EXERCISE —
Print exactly the first lines of the records. Stop after the line containing "- студент кафедры музыкального", and leave every picture out.
=-=-=
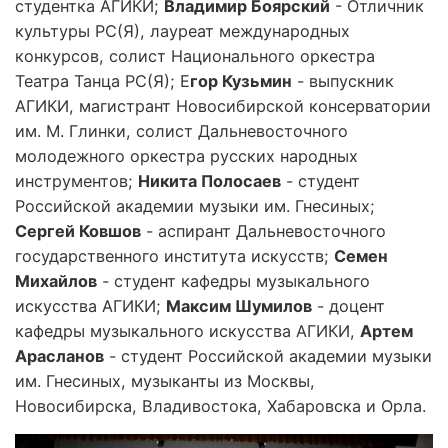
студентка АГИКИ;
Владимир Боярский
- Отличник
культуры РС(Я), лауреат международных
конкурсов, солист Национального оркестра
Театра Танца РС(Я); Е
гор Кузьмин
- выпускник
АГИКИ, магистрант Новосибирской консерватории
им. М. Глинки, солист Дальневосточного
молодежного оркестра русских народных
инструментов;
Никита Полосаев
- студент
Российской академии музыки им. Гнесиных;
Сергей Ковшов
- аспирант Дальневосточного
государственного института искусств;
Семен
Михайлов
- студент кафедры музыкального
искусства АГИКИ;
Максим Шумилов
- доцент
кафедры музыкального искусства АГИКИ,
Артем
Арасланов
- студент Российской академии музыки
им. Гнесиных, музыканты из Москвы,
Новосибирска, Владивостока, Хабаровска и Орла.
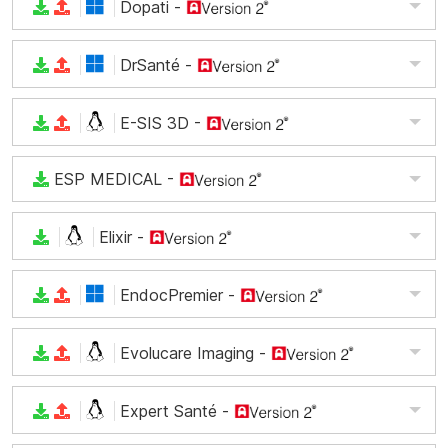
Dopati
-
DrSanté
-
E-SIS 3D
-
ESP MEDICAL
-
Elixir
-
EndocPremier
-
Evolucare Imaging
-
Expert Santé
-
=-=-=
WRITTEN REPLY —
студентка АГИКИ;
Владимир Боярский
- Отличник
культуры РС(Я), лауреат международных
конкурсов, солист Национального оркестра
Театра Танца РС(Я); Е
гор Кузьмин
- выпускник
АГИКИ, магистрант Новосибирской консерватории
им. М. Глинки, солист Дальневосточного
молодежного оркестра русских народных
инструментов;
Никита Полосаев
- студент
Российской академии музыки им. Гнесиных;
Сергей Ковшов
- аспирант Дальневосточного
государственного института искусств;
Семен
Михайлов
- студент кафедры музыкального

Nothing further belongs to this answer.